Omid - Challenge 69

data-challenges
advanced-exercises
🔰 In Table 1, sales transactions are provided, and the state of each customer is presented in Table 2.
Published

March 24, 2026

Illustration for Omid - Challenge 69

Challenge Description

🔰 In Table 1, sales transactions are provided, and the state of each customer is presented in Table 2.

Solutions

library(tidyverse)
library(readxl)
library(fuzzyjoin)

path = "files/CH-069 Sales by State.xlsx"
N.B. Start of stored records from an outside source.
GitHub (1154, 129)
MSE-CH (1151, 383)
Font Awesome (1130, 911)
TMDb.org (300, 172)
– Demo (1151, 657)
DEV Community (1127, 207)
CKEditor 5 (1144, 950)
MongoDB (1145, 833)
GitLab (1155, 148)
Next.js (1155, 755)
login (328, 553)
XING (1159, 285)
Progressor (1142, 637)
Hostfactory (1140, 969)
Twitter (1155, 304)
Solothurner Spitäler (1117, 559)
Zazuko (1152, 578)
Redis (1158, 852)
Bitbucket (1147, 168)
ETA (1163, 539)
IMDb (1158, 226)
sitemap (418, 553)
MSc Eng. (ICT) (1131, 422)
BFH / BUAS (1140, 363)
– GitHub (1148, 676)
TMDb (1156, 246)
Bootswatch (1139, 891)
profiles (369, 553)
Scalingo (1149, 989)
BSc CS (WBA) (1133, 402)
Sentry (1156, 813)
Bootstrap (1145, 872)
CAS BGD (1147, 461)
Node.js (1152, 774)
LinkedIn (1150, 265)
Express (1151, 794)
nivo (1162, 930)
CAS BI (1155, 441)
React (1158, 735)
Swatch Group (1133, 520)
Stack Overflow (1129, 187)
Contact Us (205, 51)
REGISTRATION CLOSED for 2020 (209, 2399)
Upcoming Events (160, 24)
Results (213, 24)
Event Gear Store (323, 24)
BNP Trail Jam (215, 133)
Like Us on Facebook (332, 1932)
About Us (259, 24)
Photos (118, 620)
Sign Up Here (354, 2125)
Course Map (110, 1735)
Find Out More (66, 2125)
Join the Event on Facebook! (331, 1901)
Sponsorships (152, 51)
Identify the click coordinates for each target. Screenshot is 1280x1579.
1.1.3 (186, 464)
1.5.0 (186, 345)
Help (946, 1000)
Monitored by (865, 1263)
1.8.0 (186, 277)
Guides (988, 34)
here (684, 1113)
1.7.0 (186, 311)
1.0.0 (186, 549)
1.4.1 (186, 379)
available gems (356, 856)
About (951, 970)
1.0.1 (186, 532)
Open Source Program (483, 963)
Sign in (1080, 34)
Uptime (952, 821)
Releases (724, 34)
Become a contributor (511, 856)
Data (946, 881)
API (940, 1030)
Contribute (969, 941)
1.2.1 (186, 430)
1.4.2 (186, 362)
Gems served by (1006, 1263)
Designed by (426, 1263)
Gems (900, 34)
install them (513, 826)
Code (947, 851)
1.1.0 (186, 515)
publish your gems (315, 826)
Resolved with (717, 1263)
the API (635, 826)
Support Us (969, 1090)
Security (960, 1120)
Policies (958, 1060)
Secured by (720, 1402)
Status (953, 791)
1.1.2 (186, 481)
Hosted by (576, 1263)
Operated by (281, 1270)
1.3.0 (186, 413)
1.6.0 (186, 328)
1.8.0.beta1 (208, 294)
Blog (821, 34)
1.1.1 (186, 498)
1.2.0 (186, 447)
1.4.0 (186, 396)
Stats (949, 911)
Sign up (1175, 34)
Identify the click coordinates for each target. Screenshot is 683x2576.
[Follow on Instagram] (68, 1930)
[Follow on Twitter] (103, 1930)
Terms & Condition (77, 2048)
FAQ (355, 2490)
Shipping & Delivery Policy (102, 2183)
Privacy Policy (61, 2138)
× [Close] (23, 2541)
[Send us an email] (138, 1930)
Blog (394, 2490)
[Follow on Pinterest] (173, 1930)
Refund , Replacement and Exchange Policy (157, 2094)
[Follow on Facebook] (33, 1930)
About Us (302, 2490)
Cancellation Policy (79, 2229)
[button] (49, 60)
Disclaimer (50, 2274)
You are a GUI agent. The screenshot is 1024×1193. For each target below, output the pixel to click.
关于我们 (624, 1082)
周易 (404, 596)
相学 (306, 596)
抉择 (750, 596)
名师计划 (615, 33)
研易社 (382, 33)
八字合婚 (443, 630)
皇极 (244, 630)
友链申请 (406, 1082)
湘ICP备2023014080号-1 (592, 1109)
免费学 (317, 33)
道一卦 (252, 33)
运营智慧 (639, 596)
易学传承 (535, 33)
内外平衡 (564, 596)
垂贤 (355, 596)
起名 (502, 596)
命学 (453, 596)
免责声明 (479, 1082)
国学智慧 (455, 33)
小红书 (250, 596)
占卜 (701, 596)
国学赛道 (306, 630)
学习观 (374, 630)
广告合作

input1 = read_xlsx(path, range = "B2:D41")
input2 = read_xlsx(path, range = "F2:H13")
test   = read_xlsx(path, range = "J2:K7")

input2 = input2 %>%
  arrange(`Customer ID`) %>%
  mutate(end_date = lead(Date, 1), .by = `Customer ID`) %>%
  replace_na(list(end_date = today()))

res = fuzzy_inner_join(input1, input2, 
                       by = c("Customer ID" = "Customer ID", "Date" = "Date", "Date" = "end_date"), 
                       match_fun = list(`==`, `>`, `<=`)) %>%
  summarise(Sales = sum(Quantity), .by = States)

print(res)
  • Logic:

    • Aggregates or ranks values at the relevant grouping level

    • Builds the intermediate columns that drive the final result

  • Strengths:

    • The R solution stays close to the workbook rule and keeps the transformation compact.
  • Areas for Improvement:

    • The code assumes the sheet structure and source ranges remain stable.
  • Gem:

    • The strongest part of the solution is choosing the right intermediate representation before shaping the final output.
import pandas as pd
import numpy as np

path = "CH-069 Sales by State.xlsx"

input1 = pd.read_excel(path, usecols="B:D", skiprows=1)
input2 = pd.read_excel(path, usecols="F:H", skiprows=1, nrows = 11)
input2.columns = input2.columns.str.replace(".1", "")
test = pd.read_excel(path, usecols="J:K", skiprows=1, nrows = 5)
test.columns = test.columns.str.replace(".1", "")

input2 = input2.sort_values(by="Customer ID").reset_index(drop=True)
input2["end_date"] = input2.groupby("Customer ID")["Date"].shift(-1)
input2["end_date"].fillna(pd.Timestamp.today().date(), inplace=True)
input2["end_date"] = pd.to_datetime(input2["end_date"])

res = input1.merge(input2, how="left", on="Customer ID")
res = res[(res["Date_x"] <= res["end_date"]) & (res["Date_x"] >= res["Date_y"])]
res = res.groupby("States").agg({"Quantity": "sum"}).rename(columns={"Quantity": "Sales"}).reset_index()

print(res)
  • Logic:

    • Reads the workbook ranges needed for the challenge

    • Aggregates or ranks values at the relevant grouping level

  • Strengths:

    • The Python version follows the same rule in a direct dataframe-oriented implementation.
  • Areas for Improvement:

    • The code assumes the workbook layout remains stable, so any sheet redesign would require small adjustments.
  • Gem:

    • The implementation stays close to the original workbook rule instead of adding unnecessary abstraction.

Difficulty Level

This task is moderate:

  • The business rule is readable, but the workbook still requires careful implementation to reach the expected layout.